::: Data :::

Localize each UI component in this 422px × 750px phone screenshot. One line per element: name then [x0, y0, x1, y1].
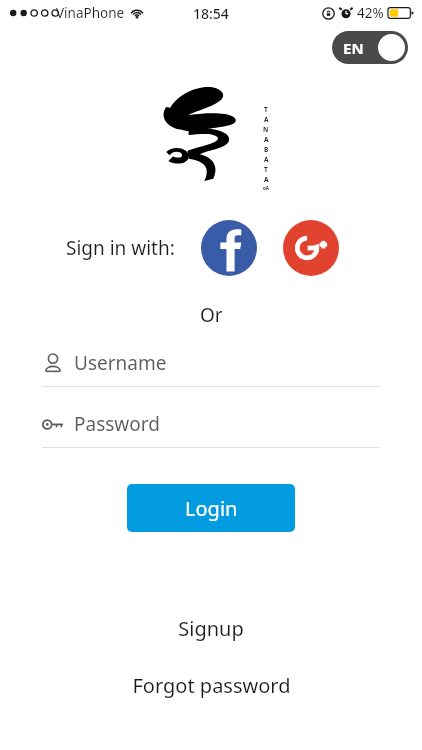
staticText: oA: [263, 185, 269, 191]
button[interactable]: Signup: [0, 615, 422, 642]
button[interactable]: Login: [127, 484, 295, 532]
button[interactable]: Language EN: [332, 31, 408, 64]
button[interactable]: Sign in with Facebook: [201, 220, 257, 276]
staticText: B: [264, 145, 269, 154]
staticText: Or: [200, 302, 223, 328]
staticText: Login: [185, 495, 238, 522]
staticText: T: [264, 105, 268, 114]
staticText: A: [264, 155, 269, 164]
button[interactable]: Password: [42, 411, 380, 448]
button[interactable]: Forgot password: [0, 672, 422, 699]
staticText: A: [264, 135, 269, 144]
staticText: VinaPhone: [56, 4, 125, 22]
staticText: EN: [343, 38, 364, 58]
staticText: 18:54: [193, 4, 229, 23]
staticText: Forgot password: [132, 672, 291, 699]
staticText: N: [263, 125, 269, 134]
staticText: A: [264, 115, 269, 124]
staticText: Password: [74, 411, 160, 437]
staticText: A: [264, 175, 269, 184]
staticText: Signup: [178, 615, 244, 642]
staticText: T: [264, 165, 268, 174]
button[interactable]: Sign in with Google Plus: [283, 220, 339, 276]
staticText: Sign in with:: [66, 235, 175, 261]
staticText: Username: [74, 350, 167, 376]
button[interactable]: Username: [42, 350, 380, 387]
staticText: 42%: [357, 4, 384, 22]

:::
::: Data :::

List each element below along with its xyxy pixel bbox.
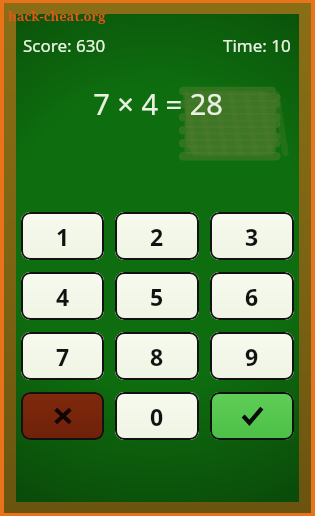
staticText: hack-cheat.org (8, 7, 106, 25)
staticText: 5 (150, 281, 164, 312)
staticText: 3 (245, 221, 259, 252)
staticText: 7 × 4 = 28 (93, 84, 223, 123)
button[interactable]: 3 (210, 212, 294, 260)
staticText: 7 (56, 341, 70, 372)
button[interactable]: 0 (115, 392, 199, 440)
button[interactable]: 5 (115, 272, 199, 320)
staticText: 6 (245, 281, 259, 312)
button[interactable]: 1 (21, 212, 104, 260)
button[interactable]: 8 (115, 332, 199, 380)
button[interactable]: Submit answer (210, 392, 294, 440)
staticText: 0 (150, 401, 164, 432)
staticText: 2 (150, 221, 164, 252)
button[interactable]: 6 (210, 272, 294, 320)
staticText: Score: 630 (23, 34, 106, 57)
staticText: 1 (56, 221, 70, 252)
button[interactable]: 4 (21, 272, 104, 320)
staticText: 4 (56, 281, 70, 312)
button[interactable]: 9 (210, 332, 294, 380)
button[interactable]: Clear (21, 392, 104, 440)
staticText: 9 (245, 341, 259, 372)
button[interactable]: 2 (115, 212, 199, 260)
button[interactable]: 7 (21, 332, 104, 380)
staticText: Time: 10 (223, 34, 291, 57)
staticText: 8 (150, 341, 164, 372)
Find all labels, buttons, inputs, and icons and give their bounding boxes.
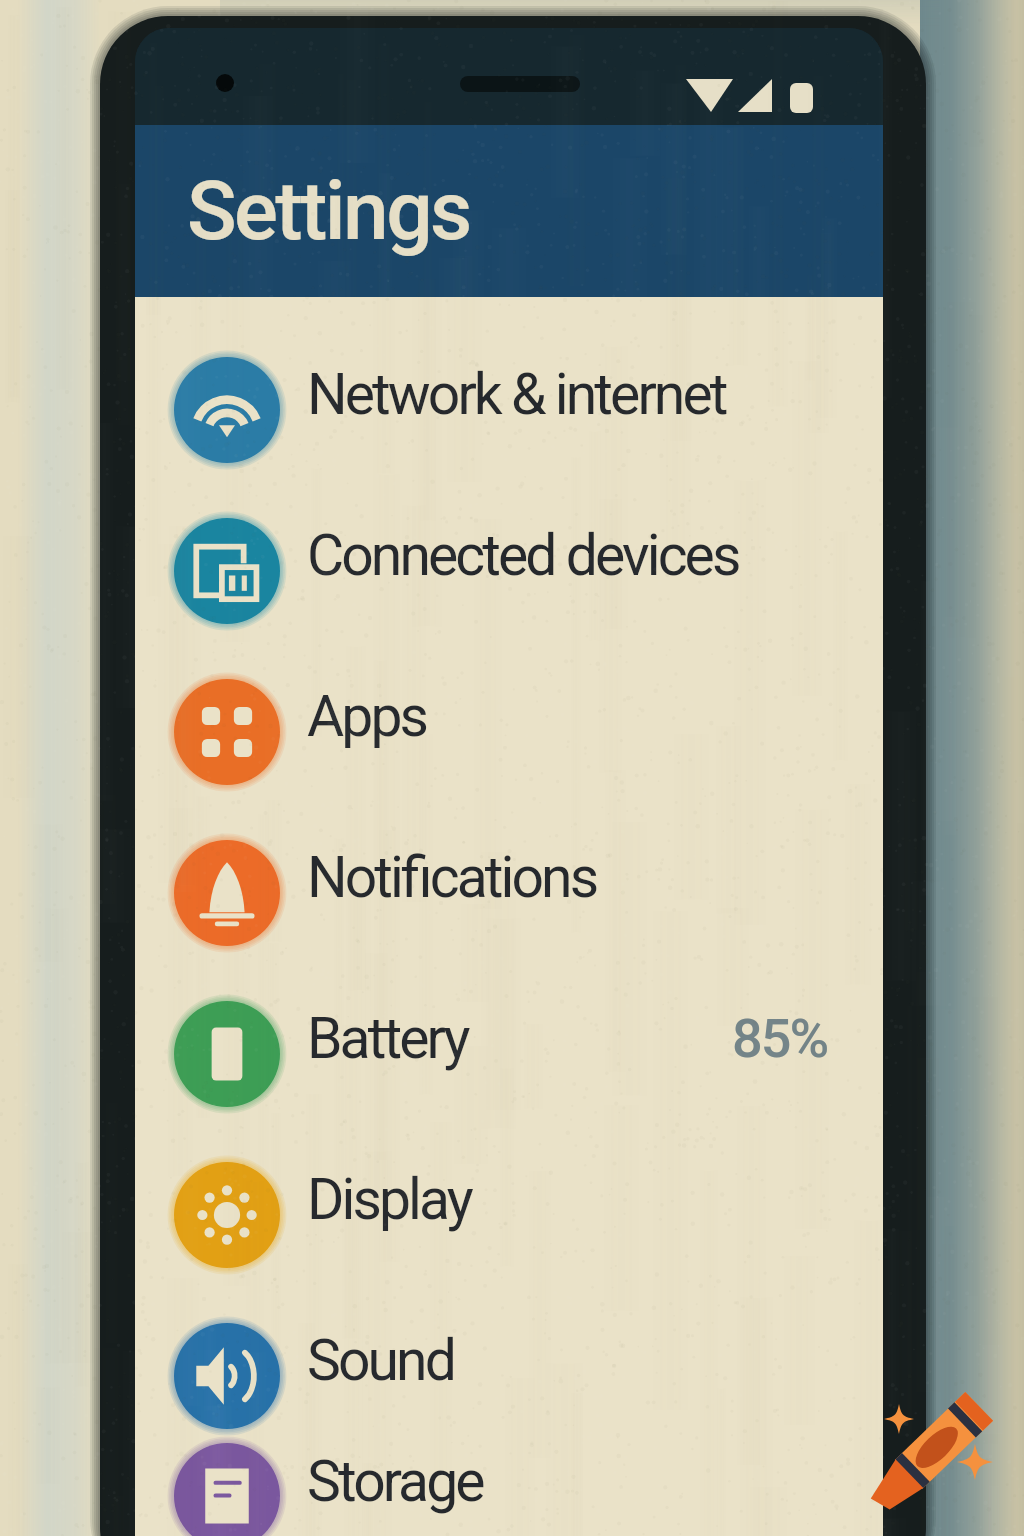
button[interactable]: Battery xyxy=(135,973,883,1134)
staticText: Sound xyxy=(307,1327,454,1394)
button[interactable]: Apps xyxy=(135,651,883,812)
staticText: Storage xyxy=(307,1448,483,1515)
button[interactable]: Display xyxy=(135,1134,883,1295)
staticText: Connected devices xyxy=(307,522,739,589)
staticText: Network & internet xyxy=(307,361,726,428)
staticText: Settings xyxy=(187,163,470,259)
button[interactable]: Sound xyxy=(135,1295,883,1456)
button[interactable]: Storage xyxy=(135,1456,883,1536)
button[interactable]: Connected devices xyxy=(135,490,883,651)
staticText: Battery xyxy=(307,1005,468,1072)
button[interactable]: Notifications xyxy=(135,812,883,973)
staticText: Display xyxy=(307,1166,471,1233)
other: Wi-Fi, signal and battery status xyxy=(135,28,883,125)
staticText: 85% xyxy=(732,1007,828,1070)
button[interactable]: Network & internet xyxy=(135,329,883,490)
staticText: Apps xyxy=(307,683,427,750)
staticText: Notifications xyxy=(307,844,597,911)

:::

Work order - Wherever the string "Notifications" is found in the listing above, copy the line that contains it.

Your response -
button[interactable]: Notifications xyxy=(135,812,883,973)
staticText: Notifications xyxy=(307,844,597,911)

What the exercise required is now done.